→ Your goal
Return a copy of each line in the listing that includes the word "освещение".

→ Available records
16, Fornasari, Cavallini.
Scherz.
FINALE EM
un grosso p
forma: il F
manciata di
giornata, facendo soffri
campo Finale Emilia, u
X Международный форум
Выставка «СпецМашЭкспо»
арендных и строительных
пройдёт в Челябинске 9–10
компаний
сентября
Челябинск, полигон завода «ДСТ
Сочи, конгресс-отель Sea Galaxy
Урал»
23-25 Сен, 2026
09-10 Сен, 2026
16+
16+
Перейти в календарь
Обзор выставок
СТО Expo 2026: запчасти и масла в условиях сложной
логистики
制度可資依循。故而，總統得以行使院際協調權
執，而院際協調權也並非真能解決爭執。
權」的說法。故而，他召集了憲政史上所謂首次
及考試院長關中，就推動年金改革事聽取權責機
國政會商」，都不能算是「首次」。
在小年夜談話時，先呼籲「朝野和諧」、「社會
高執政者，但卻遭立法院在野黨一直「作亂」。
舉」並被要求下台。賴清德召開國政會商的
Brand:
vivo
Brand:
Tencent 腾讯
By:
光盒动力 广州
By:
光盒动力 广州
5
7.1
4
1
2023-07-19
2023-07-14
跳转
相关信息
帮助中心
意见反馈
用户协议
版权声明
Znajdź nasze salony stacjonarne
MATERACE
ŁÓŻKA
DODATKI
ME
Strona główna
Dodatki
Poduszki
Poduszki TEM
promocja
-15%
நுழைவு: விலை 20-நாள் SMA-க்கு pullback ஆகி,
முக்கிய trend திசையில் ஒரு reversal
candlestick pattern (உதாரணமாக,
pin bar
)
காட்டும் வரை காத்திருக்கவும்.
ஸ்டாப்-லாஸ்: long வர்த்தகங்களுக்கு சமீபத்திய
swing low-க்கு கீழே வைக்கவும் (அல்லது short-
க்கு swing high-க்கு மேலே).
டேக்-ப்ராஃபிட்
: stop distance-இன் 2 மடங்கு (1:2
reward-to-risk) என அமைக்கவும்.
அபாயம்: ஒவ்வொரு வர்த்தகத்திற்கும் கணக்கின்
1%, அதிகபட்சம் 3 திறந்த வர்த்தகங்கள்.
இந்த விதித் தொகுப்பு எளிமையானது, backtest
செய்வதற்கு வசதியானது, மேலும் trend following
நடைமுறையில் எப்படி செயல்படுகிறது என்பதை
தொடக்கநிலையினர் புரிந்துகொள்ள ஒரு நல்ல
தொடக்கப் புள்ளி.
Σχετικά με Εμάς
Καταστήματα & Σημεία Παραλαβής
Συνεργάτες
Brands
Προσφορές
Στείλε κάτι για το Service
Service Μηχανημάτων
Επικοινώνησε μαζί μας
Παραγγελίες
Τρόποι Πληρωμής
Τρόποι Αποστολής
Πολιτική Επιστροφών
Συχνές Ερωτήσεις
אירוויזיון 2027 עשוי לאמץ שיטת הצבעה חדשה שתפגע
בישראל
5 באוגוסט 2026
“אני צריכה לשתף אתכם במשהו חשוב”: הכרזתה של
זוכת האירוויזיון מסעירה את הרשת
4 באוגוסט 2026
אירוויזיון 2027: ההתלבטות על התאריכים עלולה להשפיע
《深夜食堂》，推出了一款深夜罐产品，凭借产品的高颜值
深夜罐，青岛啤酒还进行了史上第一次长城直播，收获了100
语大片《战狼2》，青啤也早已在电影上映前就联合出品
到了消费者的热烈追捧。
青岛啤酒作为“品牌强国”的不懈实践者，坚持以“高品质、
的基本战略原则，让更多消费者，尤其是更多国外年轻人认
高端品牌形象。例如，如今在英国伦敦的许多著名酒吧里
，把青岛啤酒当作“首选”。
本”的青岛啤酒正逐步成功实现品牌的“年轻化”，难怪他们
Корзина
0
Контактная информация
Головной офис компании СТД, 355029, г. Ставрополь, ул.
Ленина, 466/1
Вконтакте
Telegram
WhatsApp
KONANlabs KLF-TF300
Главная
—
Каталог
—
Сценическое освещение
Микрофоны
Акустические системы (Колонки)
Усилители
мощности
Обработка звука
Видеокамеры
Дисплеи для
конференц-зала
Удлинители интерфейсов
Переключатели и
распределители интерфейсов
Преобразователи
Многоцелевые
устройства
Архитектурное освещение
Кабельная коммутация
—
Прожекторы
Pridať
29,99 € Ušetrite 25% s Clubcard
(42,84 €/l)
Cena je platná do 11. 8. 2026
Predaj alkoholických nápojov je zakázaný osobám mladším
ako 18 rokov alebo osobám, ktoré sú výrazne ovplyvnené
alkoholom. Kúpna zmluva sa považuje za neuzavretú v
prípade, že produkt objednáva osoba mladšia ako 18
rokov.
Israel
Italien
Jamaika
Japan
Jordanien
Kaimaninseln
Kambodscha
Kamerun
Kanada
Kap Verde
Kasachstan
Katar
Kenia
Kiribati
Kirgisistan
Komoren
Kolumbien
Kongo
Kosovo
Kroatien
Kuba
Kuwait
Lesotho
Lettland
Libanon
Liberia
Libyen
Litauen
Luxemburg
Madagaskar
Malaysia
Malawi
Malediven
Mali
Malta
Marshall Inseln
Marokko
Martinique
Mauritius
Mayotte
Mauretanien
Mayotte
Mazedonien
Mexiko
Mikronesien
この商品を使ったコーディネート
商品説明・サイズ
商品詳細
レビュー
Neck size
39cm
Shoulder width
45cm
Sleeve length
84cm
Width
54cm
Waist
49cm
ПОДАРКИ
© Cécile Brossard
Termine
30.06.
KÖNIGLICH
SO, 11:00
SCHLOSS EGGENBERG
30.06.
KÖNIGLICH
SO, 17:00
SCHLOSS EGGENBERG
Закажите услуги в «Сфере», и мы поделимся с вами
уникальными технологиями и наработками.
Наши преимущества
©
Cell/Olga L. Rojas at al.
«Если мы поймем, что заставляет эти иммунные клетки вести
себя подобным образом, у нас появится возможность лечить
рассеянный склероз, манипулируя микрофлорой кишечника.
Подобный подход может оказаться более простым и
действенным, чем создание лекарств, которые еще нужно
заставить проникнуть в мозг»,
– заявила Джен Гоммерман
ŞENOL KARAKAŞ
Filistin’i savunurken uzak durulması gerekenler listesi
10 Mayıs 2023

→ Exercise solution
Сценическое освещение
Архитектурное освещение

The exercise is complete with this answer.